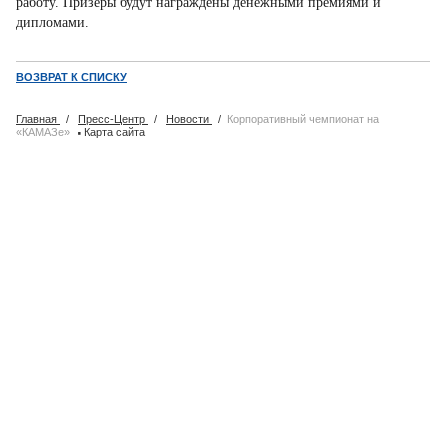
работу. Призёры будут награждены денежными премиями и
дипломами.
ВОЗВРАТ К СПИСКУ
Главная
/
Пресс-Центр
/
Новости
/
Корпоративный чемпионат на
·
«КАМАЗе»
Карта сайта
════
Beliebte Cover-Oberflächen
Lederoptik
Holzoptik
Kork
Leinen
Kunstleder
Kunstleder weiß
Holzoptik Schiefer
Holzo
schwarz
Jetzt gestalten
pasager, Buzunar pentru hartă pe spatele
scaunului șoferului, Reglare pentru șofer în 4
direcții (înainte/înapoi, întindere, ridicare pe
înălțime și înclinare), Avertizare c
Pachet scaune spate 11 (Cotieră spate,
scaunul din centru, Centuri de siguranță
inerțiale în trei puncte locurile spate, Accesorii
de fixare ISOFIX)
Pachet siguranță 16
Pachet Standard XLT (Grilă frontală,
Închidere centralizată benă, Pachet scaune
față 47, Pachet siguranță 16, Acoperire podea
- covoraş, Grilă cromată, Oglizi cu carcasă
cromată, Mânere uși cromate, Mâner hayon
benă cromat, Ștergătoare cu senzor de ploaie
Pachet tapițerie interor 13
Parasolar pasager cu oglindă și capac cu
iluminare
════
Everything above from the line containing "работу. Призёры будут" down to the line containing "Карта сайта" should be copied exactly, both end lines included, and nothing else.

работу. Призёры будут награждены денежными премиями и
дипломами.
ВОЗВРАТ К СПИСКУ
Главная
/
Пресс-Центр
/
Новости
/
Корпоративный чемпионат на
·
«КАМАЗе»
Карта сайта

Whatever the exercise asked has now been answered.